Life on the wrong side of history
On August 8, 1775, Ebenezer Punderson was a refugee on the HMS Rose, a British man-of-war. They were anchored off Fishers Island, where the British were confiscating sheep and cattle to feed their troops back in occupied Boston.
Ebenezer, a Preston schoolteacher, was a Loyalist fleeing from the Sons of Liberty, so perhaps he wasn’t outraged by the theft of colonial livestock. Still, he was feeling blue that day and wrote a letter to his wife, Prudence, that began, “My charming Partner … (The British) are all on shore taking off flock for the sick at Boston. This day one of my gloomy Fits is upon me …My greatest misfortune is that when I have these melancholy hours, I cannot be blest with your chearing (sic) conversation.” Ebenezer couldn’t know that he and his partner wouldn’t see each other again for three more years.
By August 30, the Rose had moved on to Stonington Point, where the British tried unsuccessfully to seize even more livestock. Ebenezer must have felt conflicting emotions as he witnessed the bombardment of the tiny village, some of whose residents he surely knew and perhaps regarded as friends.

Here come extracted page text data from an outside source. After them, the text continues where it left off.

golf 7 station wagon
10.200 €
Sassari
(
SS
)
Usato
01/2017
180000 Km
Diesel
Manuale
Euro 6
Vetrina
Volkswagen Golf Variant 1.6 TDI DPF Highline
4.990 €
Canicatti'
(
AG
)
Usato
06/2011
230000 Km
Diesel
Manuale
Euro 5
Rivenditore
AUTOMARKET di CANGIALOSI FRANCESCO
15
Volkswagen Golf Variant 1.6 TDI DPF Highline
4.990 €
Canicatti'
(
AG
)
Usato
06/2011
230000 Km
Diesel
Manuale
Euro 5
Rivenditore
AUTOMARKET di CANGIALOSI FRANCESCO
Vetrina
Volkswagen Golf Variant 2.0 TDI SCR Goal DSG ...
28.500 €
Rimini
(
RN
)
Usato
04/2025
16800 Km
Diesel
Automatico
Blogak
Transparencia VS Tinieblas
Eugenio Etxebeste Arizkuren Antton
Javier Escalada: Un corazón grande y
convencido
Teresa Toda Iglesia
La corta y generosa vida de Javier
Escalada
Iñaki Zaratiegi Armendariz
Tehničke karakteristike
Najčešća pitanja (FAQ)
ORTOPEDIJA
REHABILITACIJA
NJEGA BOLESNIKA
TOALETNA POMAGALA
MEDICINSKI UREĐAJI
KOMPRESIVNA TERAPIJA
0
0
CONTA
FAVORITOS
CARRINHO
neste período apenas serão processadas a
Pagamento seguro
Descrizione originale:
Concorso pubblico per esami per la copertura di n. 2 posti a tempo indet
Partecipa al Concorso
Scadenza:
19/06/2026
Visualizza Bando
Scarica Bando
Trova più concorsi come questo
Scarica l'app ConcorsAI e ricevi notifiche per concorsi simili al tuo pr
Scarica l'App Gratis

By February 1776, Ebenezer was in London, safe from colonial hotheads but still depressed. He wrote Prudence that the inactivity weighed on him and that he planned to return to America to serve with the British on Long Island. He signed this letter “your loving, but heartbroken husband.”

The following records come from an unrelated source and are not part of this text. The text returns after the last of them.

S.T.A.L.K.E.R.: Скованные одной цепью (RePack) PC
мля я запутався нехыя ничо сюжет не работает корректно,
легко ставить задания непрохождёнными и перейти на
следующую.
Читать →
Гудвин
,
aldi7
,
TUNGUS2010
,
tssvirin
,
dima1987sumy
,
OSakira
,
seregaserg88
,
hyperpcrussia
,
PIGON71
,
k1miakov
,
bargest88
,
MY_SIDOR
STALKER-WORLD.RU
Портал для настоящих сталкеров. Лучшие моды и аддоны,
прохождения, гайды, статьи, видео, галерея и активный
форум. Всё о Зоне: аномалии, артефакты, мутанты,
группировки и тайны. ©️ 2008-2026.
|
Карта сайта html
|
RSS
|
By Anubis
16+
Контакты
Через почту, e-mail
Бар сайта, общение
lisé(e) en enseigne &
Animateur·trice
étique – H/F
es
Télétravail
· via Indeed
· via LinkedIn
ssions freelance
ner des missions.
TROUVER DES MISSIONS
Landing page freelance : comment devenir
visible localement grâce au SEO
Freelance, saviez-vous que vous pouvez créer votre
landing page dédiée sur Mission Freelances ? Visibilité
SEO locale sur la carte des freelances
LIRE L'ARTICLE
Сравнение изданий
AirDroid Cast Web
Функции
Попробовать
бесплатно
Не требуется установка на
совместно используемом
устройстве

How did Ebenezer’s troubles start?
Ebenezer was a graduate of Yale and, according to his memoir, owned three farms and a store in Norwich. He earned a substantial income and enjoyed relative affluence. During the run-up to the Revolution, he was vocal in his support of England and openly defiant of the colonists’ ban on tea. He wasn’t shy about characterizing the rebels as “insolent, and rascally.” His political opinions, influenced by his father, who was an Anglican minister, were generally tolerated, but after Lexington and Concord, everything changed; Ebenezer became the target of mob fury and death threats. He was so unnerved that in late May, under cover of night, he rowed down the Thames River to New London and was picked up by the Rose.
Prudence and their eight children stayed behind. Fortunately, their friends and neighbors didn’t turn against them. Still, it was a miserable time. Making things even more complicated emotionally, Ebenezer’s wife was sympathetic to the revolutionary cause, and their daughter, Prudence, was in love with a surgeon in the Continental Army.

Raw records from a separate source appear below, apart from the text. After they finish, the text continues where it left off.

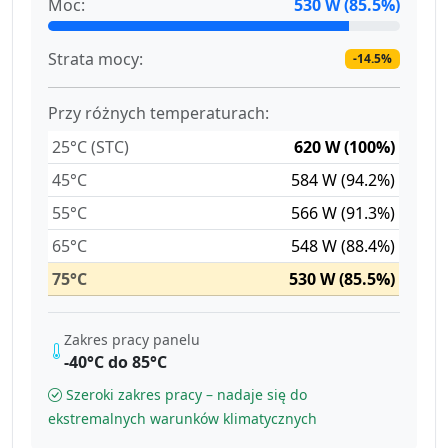
Moc:
530 W (85.5%)
Strata mocy:
-14.5%
Przy różnych temperaturach:
25°C (STC)
620 W (100%)
45°C
584 W (94.2%)
55°C
566 W (91.3%)
65°C
548 W (88.4%)
75°C
530 W (85.5%)
Zakres pracy panelu
-40°C do 85°C
Szeroki zakres pracy – nadaje się do
ekstremalnych warunków klimatycznych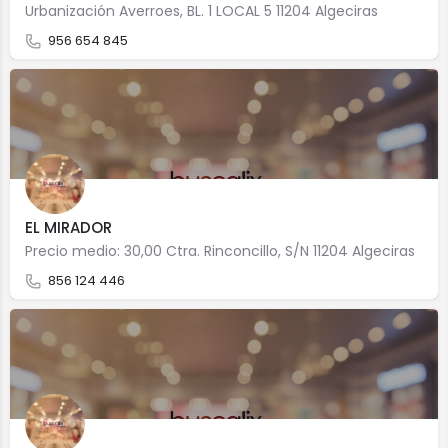
Urbanización Averroes, BL. 1 LOCAL 5 11204 Algeciras
956 654 845
EL MIRADOR
Precio medio: 30,00 Ctra. Rinconcillo, S/N 11204 Algeciras
856 124 446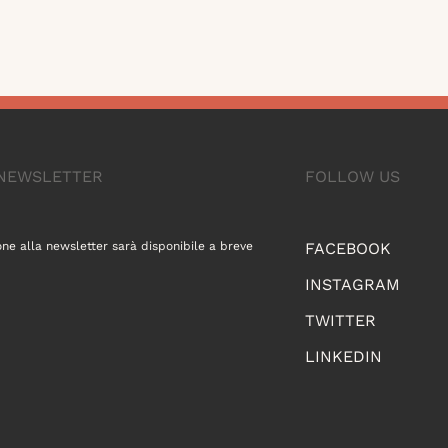
A NEWSLETTER
FOLLOW US
one alla newsletter sarà disponibile a breve
FACEBOOK
INSTAGRAM
TWITTER
LINKEDIN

Ebenezer followed through on his plan to return to America and served for several years in a British commissary on Long Island. His wife and children joined him in 1778, after their own harrowing trip down the Thames and across the Sound under a flag of truce.
The Pundersons’ neighbors were amazed that they would give up relative comfort and most of their worldly possessions for a life of hardship on Long Island. And hardship it was. Food was scarce, there wasn’t much firewood, the winters were brutal, lawless thugs made running errands risky, and the family was plagued by poor health.
After independence was won and property laws against Loyalists were moderated, the Pundersons were more than ready to come home — if they could. Fortunately, when Ebenezer requested permission to return to Preston, many of his neighbors did a very kind thing. They signed a petition of support saying, “It would give pleasure and satisfaction to the people in the vicinity” if Ebenezer could come home again. His property, which had been confiscated in 1780, was restored, he became a successful merchant, and his daughter married her Yankee sweetheart.
His political affiliation and the years of deprivation would have lasting consequences, but — and this was no small thing — Ebenezer could live out his life in familiar surroundings in the place he called home.